The answer must be a single number, namely how many lines in the entries below contain the string "Pingvinen".

RECORDS FOR THE EXERCISE section start

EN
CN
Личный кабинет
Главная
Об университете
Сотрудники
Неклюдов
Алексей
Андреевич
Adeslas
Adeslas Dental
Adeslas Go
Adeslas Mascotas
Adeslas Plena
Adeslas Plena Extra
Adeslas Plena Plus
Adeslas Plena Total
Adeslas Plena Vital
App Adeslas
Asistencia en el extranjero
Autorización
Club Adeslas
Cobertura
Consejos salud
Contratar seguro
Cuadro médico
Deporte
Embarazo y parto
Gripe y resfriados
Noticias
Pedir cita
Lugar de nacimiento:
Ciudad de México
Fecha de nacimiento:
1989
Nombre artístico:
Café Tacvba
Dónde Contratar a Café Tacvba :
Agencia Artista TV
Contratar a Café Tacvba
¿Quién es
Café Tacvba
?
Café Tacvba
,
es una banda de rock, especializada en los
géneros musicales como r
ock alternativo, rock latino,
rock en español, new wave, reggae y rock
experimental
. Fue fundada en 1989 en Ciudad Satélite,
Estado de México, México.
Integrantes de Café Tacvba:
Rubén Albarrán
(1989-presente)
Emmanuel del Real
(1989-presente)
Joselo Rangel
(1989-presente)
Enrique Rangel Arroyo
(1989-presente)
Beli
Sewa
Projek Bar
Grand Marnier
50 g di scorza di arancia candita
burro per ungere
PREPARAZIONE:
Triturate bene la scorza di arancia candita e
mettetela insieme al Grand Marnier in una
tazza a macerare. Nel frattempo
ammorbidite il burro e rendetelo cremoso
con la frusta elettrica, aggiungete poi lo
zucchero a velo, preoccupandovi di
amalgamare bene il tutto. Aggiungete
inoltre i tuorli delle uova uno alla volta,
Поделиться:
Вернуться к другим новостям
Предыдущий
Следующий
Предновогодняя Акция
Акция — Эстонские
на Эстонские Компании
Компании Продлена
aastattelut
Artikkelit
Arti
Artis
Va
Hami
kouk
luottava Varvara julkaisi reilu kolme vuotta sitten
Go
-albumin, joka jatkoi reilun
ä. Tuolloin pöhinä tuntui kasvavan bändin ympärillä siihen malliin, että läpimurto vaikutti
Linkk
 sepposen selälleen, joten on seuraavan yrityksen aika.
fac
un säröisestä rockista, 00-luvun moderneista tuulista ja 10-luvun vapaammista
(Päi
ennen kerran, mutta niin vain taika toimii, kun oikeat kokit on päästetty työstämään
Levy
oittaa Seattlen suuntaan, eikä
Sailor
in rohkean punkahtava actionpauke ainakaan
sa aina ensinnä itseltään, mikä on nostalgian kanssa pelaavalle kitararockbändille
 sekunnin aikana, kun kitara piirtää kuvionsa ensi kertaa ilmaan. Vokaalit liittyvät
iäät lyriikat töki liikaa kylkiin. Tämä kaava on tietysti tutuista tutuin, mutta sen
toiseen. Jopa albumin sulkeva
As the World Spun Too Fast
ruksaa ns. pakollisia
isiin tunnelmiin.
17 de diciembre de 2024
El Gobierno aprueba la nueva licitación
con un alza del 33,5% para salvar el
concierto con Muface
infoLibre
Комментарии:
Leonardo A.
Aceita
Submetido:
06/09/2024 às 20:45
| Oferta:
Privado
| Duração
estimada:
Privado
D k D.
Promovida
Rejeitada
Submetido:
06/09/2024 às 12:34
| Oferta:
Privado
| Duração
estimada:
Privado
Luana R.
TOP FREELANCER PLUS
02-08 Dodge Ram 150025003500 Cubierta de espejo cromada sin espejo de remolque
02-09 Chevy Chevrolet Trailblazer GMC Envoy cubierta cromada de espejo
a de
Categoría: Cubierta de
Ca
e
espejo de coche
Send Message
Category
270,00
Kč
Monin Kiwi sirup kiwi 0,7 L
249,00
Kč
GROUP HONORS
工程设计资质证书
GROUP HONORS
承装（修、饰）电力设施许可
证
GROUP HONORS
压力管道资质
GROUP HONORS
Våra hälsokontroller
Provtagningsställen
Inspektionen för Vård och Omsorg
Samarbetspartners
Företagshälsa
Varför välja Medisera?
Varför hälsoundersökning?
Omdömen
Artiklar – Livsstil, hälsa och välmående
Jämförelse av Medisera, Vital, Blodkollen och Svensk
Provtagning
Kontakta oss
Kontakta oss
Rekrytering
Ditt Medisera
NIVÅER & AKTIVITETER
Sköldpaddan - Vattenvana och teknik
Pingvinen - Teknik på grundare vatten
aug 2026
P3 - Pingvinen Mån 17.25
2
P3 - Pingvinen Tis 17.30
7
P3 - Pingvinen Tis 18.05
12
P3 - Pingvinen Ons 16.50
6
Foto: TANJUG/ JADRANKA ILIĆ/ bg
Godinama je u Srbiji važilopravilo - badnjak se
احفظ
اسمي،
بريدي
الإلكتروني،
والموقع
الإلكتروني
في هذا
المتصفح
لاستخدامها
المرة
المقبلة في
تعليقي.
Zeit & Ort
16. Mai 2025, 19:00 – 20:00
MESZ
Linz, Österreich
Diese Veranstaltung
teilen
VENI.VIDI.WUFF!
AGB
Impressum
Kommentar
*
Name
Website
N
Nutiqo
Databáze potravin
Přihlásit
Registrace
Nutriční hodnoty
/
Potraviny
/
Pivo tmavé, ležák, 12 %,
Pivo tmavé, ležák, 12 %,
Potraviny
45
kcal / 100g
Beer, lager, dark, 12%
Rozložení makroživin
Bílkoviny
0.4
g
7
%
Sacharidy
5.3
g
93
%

RECORDS FOR THE EXERCISE section end

SOLUTION -> 5